■ **EXERCISE INSTRUCTIONS**: The exercise asks you to copy every line below in which "kayıp" appears.

■ **Saved data entries**:

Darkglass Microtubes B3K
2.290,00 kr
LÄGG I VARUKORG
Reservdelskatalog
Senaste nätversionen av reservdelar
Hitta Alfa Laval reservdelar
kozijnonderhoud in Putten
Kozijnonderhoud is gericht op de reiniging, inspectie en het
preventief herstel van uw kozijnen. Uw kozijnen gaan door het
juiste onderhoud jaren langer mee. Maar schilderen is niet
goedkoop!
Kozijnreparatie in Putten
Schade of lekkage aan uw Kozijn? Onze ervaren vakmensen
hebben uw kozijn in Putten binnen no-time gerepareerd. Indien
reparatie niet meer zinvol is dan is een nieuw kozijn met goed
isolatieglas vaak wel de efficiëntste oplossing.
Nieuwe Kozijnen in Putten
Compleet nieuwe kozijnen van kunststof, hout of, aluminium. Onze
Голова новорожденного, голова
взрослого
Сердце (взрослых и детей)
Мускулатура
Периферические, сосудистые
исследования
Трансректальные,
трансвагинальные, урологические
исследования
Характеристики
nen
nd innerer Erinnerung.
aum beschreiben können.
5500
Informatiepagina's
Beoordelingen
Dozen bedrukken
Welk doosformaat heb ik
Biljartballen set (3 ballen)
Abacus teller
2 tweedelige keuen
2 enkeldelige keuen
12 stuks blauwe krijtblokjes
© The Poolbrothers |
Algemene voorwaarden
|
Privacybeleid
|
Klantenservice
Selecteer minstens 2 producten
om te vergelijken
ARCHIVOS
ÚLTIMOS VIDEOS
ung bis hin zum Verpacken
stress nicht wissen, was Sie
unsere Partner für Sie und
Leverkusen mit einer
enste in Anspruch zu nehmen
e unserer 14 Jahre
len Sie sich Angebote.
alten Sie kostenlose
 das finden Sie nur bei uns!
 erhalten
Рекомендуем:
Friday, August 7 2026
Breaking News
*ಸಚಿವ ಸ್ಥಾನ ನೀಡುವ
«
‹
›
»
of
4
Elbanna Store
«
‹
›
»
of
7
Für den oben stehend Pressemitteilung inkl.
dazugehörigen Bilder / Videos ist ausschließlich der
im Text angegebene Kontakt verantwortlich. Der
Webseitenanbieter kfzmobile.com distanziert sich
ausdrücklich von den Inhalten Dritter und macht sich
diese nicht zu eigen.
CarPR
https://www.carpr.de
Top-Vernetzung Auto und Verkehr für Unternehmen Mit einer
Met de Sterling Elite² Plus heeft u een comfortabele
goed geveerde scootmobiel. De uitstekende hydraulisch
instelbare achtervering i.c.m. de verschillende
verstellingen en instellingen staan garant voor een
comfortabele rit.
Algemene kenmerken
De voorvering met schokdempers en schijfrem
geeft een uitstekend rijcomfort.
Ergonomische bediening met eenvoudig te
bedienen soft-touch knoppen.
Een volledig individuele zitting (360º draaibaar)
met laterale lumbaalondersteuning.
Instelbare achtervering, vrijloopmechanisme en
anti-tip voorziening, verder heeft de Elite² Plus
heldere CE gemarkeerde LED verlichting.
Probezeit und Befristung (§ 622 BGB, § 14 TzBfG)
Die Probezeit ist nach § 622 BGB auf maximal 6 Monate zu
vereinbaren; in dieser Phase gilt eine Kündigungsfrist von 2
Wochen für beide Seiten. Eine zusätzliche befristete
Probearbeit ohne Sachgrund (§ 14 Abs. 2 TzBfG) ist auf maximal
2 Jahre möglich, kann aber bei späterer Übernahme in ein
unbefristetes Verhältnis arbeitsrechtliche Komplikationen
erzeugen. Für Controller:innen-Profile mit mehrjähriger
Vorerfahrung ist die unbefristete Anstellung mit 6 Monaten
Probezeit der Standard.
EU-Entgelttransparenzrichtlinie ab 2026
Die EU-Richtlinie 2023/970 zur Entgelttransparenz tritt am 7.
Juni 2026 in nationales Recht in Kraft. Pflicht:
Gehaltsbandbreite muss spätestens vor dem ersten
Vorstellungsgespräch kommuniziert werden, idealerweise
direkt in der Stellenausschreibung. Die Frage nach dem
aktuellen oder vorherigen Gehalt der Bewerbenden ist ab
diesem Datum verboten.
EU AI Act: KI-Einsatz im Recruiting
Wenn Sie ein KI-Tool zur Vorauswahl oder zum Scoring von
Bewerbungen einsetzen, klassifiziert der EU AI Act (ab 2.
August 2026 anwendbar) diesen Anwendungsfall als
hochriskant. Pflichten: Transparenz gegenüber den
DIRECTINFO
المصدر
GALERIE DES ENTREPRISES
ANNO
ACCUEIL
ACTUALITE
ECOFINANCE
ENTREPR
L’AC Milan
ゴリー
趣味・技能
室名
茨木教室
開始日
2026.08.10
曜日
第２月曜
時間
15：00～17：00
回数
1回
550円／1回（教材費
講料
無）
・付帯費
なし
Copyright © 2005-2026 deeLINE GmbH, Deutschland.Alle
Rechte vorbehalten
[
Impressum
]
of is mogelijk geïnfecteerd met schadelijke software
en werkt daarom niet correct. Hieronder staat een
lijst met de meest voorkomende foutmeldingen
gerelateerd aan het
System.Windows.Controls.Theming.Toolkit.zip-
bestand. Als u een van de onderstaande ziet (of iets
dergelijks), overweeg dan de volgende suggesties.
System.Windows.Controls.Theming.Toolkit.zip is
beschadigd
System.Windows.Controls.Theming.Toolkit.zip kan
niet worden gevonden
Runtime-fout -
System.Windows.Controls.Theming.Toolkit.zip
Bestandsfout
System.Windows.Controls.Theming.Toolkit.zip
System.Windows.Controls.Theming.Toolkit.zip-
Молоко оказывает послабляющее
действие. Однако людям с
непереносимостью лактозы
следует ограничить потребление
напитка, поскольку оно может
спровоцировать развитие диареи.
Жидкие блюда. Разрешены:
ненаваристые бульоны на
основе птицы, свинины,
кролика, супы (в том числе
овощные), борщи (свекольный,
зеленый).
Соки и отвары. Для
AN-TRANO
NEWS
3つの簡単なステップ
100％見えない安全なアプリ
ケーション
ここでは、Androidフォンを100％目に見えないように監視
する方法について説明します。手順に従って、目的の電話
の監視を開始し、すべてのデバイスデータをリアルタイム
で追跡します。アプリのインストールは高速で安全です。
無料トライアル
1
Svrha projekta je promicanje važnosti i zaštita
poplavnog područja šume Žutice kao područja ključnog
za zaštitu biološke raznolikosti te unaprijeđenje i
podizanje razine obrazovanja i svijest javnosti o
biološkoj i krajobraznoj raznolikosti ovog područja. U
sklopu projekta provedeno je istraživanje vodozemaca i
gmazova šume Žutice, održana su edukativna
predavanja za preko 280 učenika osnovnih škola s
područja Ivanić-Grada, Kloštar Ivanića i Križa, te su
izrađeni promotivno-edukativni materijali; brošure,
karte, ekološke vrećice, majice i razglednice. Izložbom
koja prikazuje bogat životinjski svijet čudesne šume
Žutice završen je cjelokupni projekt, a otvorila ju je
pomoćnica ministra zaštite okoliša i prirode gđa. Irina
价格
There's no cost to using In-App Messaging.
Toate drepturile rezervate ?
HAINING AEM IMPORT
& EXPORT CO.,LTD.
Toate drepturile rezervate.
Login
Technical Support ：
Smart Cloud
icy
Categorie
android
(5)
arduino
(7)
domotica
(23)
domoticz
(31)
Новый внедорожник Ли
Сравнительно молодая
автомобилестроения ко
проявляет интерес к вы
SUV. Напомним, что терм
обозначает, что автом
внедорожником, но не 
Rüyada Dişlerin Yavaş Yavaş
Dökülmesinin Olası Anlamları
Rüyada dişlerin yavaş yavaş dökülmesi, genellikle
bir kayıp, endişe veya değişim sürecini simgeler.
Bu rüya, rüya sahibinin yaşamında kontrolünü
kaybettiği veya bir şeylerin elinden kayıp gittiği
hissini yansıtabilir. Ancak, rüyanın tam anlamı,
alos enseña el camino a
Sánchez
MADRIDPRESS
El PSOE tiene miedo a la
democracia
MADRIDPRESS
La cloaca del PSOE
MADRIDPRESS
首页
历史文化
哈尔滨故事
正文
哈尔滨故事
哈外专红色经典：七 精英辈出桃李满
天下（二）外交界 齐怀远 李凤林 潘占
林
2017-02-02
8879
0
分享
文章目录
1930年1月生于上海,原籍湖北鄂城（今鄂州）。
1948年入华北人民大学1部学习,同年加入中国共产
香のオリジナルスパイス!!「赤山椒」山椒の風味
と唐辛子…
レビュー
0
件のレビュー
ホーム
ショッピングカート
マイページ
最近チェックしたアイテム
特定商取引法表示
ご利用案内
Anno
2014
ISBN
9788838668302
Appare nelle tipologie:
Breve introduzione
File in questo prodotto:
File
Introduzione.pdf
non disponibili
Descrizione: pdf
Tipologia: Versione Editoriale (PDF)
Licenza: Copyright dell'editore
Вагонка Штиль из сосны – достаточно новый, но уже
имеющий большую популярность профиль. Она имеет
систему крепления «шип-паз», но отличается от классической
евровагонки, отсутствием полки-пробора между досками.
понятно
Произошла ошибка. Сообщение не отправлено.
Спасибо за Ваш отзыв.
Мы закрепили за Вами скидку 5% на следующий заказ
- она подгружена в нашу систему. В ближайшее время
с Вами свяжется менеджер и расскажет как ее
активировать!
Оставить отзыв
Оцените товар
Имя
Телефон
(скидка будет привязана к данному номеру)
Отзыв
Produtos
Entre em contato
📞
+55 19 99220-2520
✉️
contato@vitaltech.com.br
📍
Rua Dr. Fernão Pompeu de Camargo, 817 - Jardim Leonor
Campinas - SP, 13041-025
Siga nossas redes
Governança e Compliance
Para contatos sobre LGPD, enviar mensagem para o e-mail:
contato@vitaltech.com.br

■ **TASK RESPONSE**:
bir kayıp, endişe veya değişim sürecini simgeler.
kaybettiği veya bir şeylerin elinden kayıp gittiği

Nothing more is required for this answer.